**To do**
Among the entries below, please show each line that carries the word "from".

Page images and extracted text
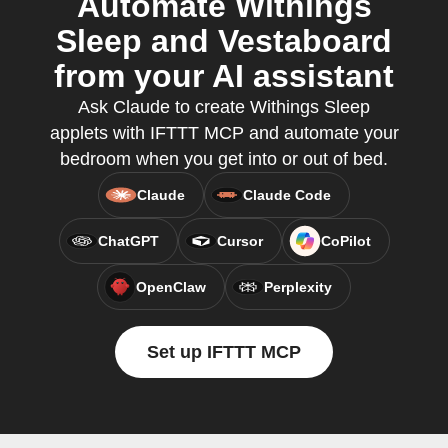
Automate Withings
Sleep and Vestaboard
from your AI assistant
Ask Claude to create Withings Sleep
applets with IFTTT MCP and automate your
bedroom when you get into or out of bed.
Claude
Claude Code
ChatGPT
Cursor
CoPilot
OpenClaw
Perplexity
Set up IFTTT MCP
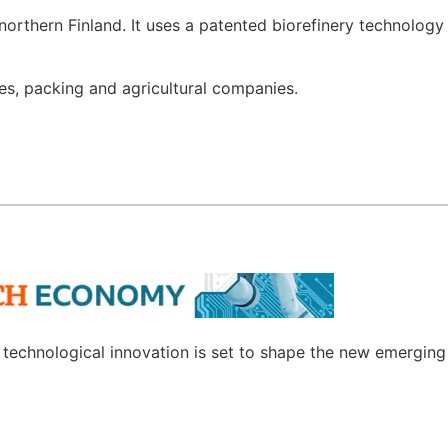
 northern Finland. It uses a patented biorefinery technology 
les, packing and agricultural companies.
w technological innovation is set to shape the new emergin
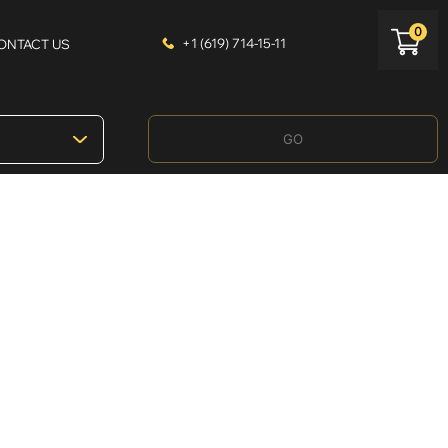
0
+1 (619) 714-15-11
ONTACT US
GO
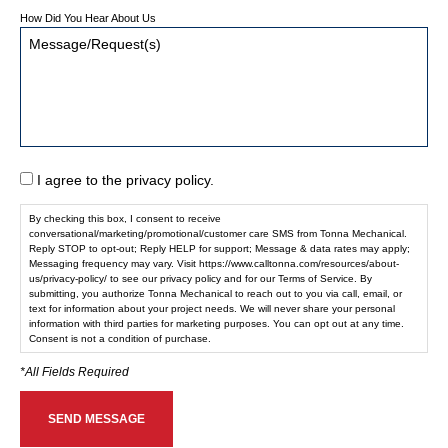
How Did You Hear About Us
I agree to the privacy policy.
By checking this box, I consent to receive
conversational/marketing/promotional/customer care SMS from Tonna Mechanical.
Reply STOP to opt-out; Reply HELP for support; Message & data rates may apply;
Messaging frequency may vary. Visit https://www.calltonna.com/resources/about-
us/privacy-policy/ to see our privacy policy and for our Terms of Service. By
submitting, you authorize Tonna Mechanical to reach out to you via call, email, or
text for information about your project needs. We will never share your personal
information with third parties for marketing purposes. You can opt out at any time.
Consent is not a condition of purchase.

==

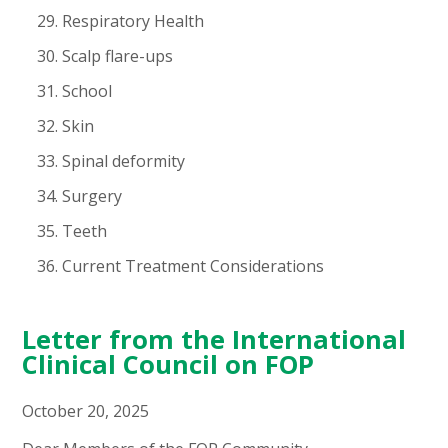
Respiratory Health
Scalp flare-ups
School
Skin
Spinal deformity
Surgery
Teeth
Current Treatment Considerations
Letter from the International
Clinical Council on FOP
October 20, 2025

**Answer to this task**
from your AI assistant
conversational/marketing/promotional/customer care SMS from Tonna Mechanical.
Letter from the International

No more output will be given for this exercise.